Nobody really thinks about sending periodic mortgage statements to borrowers in a bankruptcy proceeding or after a discharge order is entered in a bankruptcy case discharging a borrower’s personal liability on her debts.  Except perhaps the Consumer Financial Protection Bureau (“CFPB”). 

One of the important aspects of CFPB’s August 4, 2016 final mortgage servicing rule, which will take effect on April 19, 2018, is the sweeping changes it will make respect to periodic statements for residential mortgage loans under the Truth-in-Lending Act, as implemented by Regulation Z, and codified in 12 C.F.R. 1026.41.  With some exceptions, Section 1026.41 requires lenders to send periodic mortgage statements to borrowers of closed-end mortgages secured by a dwelling.

New Bankruptcy Periodic Mortgage Statement Exemption

On April 19, 2018, the new rule will go into effect and will not be as simple to administer as the existing (soon-to-be “old”) rule which allowed lenders/servicers to stop sending periodic statements as soon as the debtor filed for bankruptcy.  Now, lenders or their servicers will need to proactively review each bankruptcy case throughout the entire proceeding.   Under the new rule, Section 1026.41(e)(5) will allow lenders to stop sending statements only if:

  1. The consumer is a debtor in a bankruptcy proceeding or has discharged personal liability for the mortgage loan; and
  2. With regard to any consumer on the mortgage loan:
    1. The consumer requests in writing that the servicer cease providing a periodic statement or coupon book;
    2. The consumer’s bankruptcy plan surrenders the dwelling securing the mortgage, provides for the avoidance of the lien securing the mortgage, or does not provide for the cure of pre-petition arrearage payments or the maintenance of regular mortgage payments;
    3. The court enters an order in bankruptcy case providing for the avoidance of the lien securing the mortgage loan, lifting the automatic stay pursuant to 11 U.S.C. §362 with regard to the dwelling securing the mortgage loan, or requiring the servicer to cease providing a periodic statement or coupon book; or
    4. The consumer files a statement of intent evidencing her intention to surrender the dwelling and the consumer has not made any partial or periodic payment on the mortgage loan after the commencement of the bankruptcy case.
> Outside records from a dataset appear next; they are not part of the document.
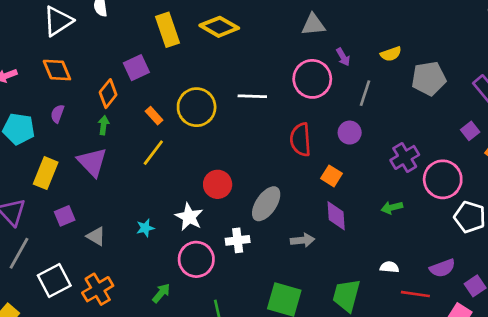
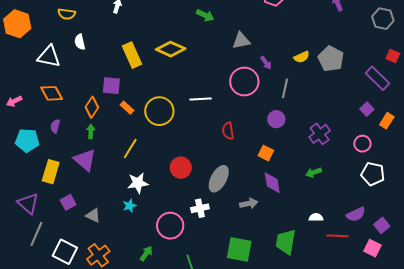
white triangle: (58, 21) -> (49, 56), turned 50
purple square: (136, 68) -> (111, 86), turned 36
gray pentagon: (429, 78) -> (331, 59), moved, turned -30
orange rectangle: (154, 116) -> (127, 108), moved
red semicircle: (300, 140) -> (228, 131), moved, size x0.7
pink circle: (443, 179) -> (362, 144), moved, size x0.6
white star: (189, 217) -> (138, 183), moved, turned -30
white square: (54, 280) -> (65, 252), turned -30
This rule is much more difficult to administer because it requires an active review of any pending bankruptcy case, and any changes that might occur in the case, to determine whether to send the borrower periodic statements.  A lender or its servicer needs to quickly review bankruptcy case developments and quickly determine whether it should start, stop, or resume sending mortgage statements.  There are numerous situations where a lender will need to react to a Bankruptcy Plan and subsequent amendment(s).
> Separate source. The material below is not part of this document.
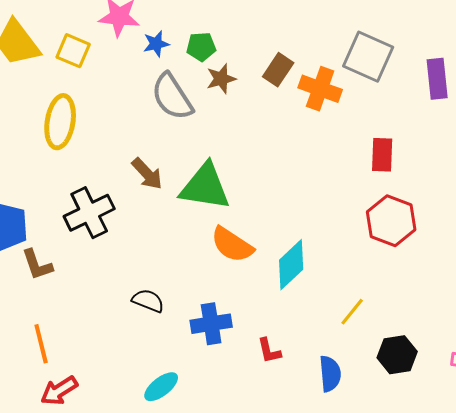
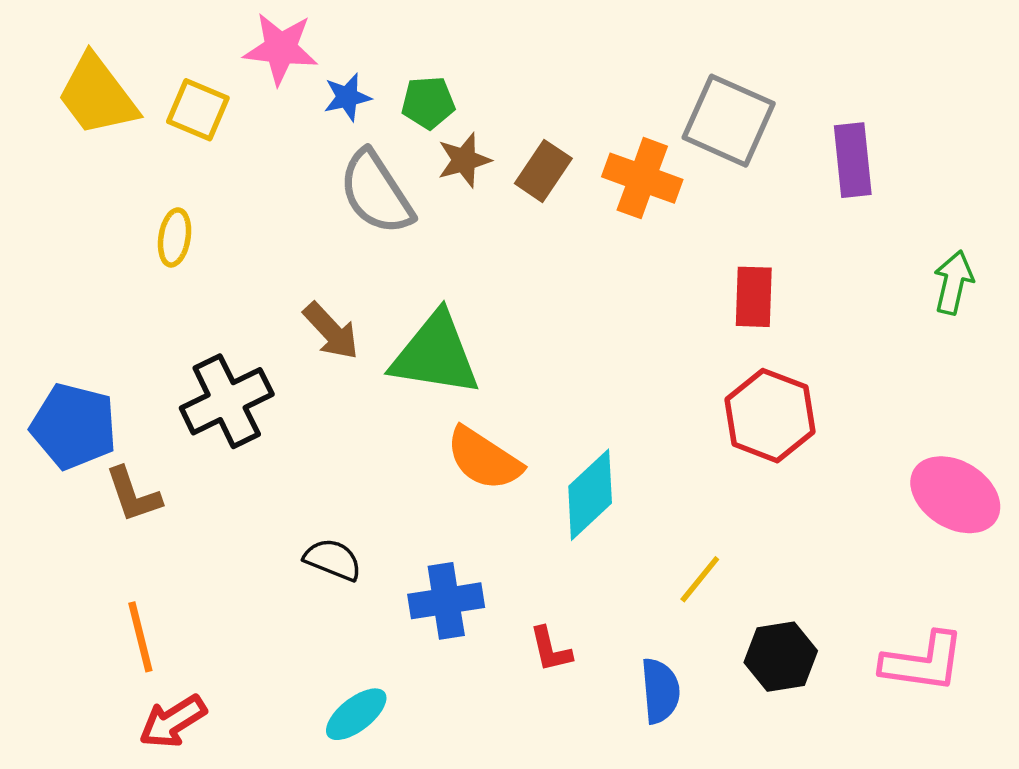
brown rectangle: (278, 70) -> (543, 171), moved
yellow ellipse: (60, 122) -> (175, 237), size x0.6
CFPB Cannot Provide Any Assurances Regarding Compliance With Bankruptcy Code

To further complicate matters, the CFPB cannot (and does not) provide any assurances that a lender’s compliance with this rule will not get lenders “in trouble” with bankruptcy judges for violating the automatic stay injunction of the discharge injunction.  While a lender’s/servicer’s conduct may satisfy the new periodic notice requirements, it may still be found to run afoul to the bankruptcy code in certain circumstances. The issues surrounding the new rule can be extensive and detailed, and lenders are well advised to carefully consider the impact on their institution.